Stéphanie Oesch: Ciò riguarda i cantoni con confini al sud della Svizzera. Il Ticino, il Vallese e, in misura minore, i Grigioni. Per il Ticino, dove la situazione è più critica che altrove, la vicinanza geografica, la lingua e il sistema finanziario e parabancario, esercitano una forte attrazione sulle organizzazioni criminali insediate in Italia. Esse – soprattutto la ‘ndrangheta calabrese che è diventata molto potente in Lombardia – devono riciclare somme colossali per poter disporre dei loro capitali. La maggior parte di questo denaro è legato al narcotraffico, in particolare quello della cocaina, e al traffico illegale di armi. In Vallese queste organizzazioni criminali cercano di riciclare il denaro del crimine investendolo soprattutto nell’immobiliare e nel settore dei ristoranti e degli alberghi. La mafia prende di mira in particolare i grandi complessi immobiliari e turistici.
swissinfo: Lei evoca una penetrazione nell’economia, ma anche nella politica. Eppure si credeva che la Svizzera fosse risparmiata dalla piaga della corruzione…
S. O.: Circa l’economia, l’infiltrazione avviene principalmente attraverso partecipazioni nel capitale aziendale. In un contesto di crisi, il pericolo è decuplicato. Quanto alla politica, non credo che si debba temere un pericolo a livello cantonale o federale, dove i politici sono molto esposti ai media e dove il rischio di essere scoperti è troppo elevato.

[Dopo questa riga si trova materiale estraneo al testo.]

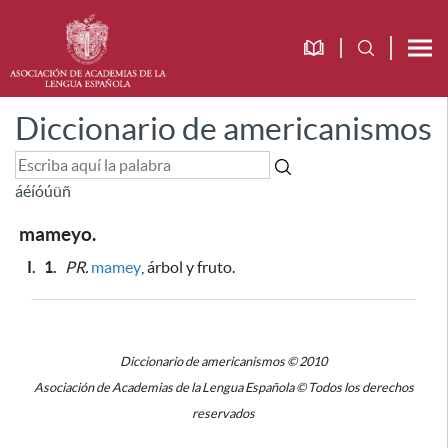
Diccionario de americanismos
á
é
í
ó
ú
ü
ñ
mameyo.
I.
1.
PR.
mamey
, árbol y fruto.
Diccionario de americanismos © 2010
Asociación de Academias de la Lengua Española © Todos los derechos
reservados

Si tratta più di fenomeni molto locali e più discreti.
swissinfo: Le difficoltà del Ministero pubblico della Confederazione in materia di lotta contro la criminalità organizzata sono notorie. Su cosa si fondano le sue affermazioni?
S. O.: In primo luogo, ho ottenuto le mie informazioni basandomi sui documenti del Tribunale penale federale di Bellinzona. I suoi servizi d’informazione, come pure la fedpol, mi hanno dato accesso a parte della loro documentazione. Ho inoltre effettuato ricerche su diversi documenti e sulla letteratura concernente il fenomeno della mafia. Benché le sentenze di colpevolezza in questo campo siano rare in Svizzera e numerosi procedimenti non approdino in tribunale, non significa che non si possa concludere che il crimine organizzato è presente da noi. Esistono numerose informazioni fondate e indicazioni che dimostrano lo svolgimento di questo tipo di attività nel nostro paese. Ricordiamoci che l’omertà, ossia la legge del silenzio in vigore in questo ambiente, e dunque l’assenza di testimoni, non agevola il lavoro degli investigatori. Non è perché la giustizia ha in mano una persona sospettata che otterrà necessariamente una confessione.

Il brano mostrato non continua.